Any decision you make when it comes to securing digital evidence on scene has the power of making or breaking your department’s ability to recover evidence and build a case. The following are practices employed by experts like Elijaht digital forensics investigator for securing a computer, particularly ones that are powered ON and probably encrypted.
- Dealing with power, accessibility and encryption
The conventional way to secure the evidence is to unplug the device from the power source. This is done in order to avoid any unanticipated changes to data that may take place during a normal shutdown. But, the rise in the use of data encryption forces a small change to protocol. If the system is ON and accessible, then a few cursory checks need to be performed before encryption before you do anything else. If the hard drive is encrypted, then the data present on the drive is inaccessible to a forensic examiner without a proper password. So, if the system is ON, accessible and encrypted, you have the chance to access data on the drive that can be lost if you simply unplug the device. If you find the device encrypted, then consult a professional forensic examiner who can conduct a field analysis of the device.

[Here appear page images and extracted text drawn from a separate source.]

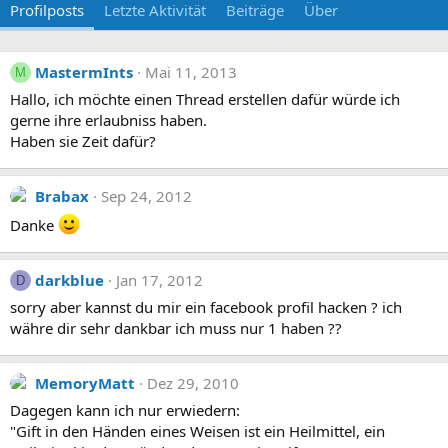
Profilposts
Letzte Aktivität
Beiträge
Über
MastermInts
Mai 11, 2013
M
Hallo, ich möchte einen Thread erstellen dafür würde ich
gerne ihre erlaubniss haben.
Haben sie Zeit dafür?
Brabax
Sep 24, 2012
Danke
darkblue
Jan 17, 2012
D
sorry aber kannst du mir ein facebook profil hacken ? ich
währe dir sehr dankbar ich muss nur 1 haben ??
MemoryMatt
Dez 29, 2010
Dagegen kann ich nur erwiedern:
"Gift in den Händen eines Weisen ist ein Heilmittel, ein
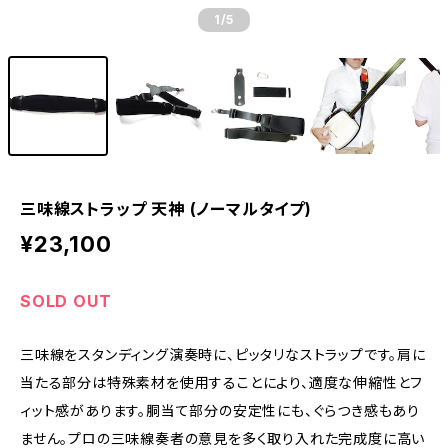
1
/5
三味線ストラップ 天神 (ノーマルタイプ)
¥23,100
SOLD OUT
三味線をスタンディング演奏時に、ピッタリなストラップです。肩に
当たる部分は特殊素材を使用することにより、適度な伸縮性とフ
ィット感があります。胴当て部分の安定性にも、ぐらつき感もあり
ません。プロの三味線奏者の意見を多く取り入れた完成度に高い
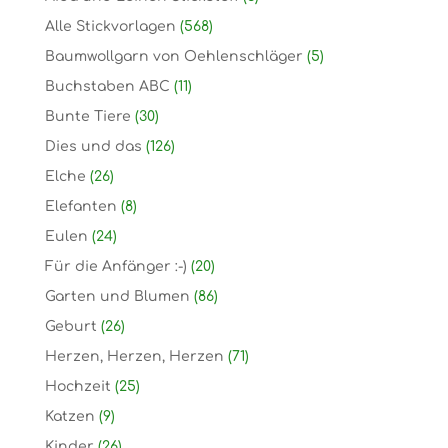
Alle Stickvorlagen
(568)
Baumwollgarn von Oehlenschläger
(5)
Buchstaben ABC
(11)
Bunte Tiere
(30)
Dies und das
(126)
Elche
(26)
Elefanten
(8)
Eulen
(24)
Für die Anfänger :-)
(20)
Garten und Blumen
(86)
Geburt
(26)
Herzen, Herzen, Herzen
(71)
Hochzeit
(25)
Katzen
(9)
Kinder
(26)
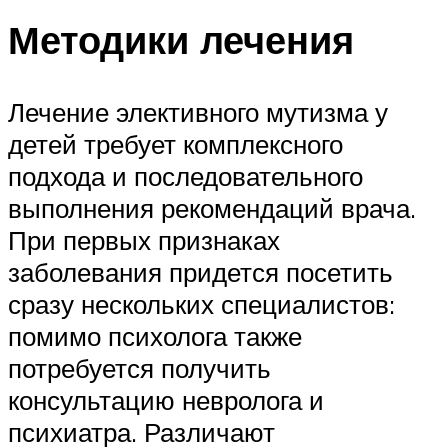
Методики лечения
Лечение элективного мутизма у
детей требует комплексного
подхода и последовательного
выполнения рекомендаций врача.
При первых признаках
заболевания придется посетить
сразу нескольких специалистов:
помимо психолога также
потребуется получить
консультацию невролога и
психиатра. Различают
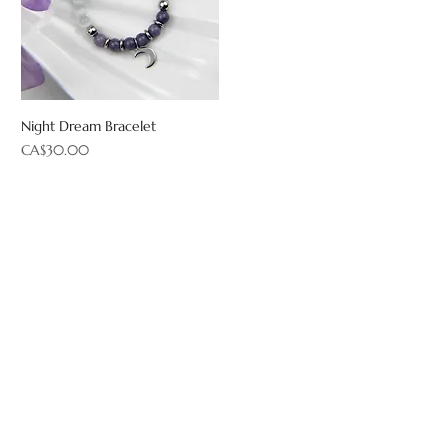
Night Dream Bracelet
Price
CA$30.00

- Finding out if the data is encrypted
Detecting full disk encryption on a system that is ON is fairly easy. It starts with determining the OS and version, as certain versions of the OS support full disk or full volume encryption schemes such as Windows BitLocker. This feature can be found on most modern versions of Windows and can be easily enabled by default on specific clean installs of Windows 8.1 Pro and higher. In order to check Windows BitLocker, you need to view the list of the computer’s hard drives. Go to Start > Computer or File Explorer. Then, check the list of storage media connected to the computer. The BitLocked drive bears a closed LOCK through the icon.
Pay close attention to the volume names. The presence of volume names like CRYPT, VAULT, LOCKED act as a clue that volume level encryption exists. If BitLocker is ruled out, then look for other encryption tools.
- Check the Desktop and closely inspect all desktop icons. Look out for programs named VeraCrypt, PGP, BestCrypt, TrueCrypt or FreeOTFE.
- Inspect your System Trap for icons related to FreeOTFE.
- Inspect the Program List for apps that are capable of providing encryption.Go to Start > Programs or Program Files folder in File Explorer. Seek names like VeraCrypt, PGP, Jettico, BestCrypt, Protector, Kremlin, Shredder, and anything that says Encrypt or Crypt. These programs signify an encrypted drive or volume.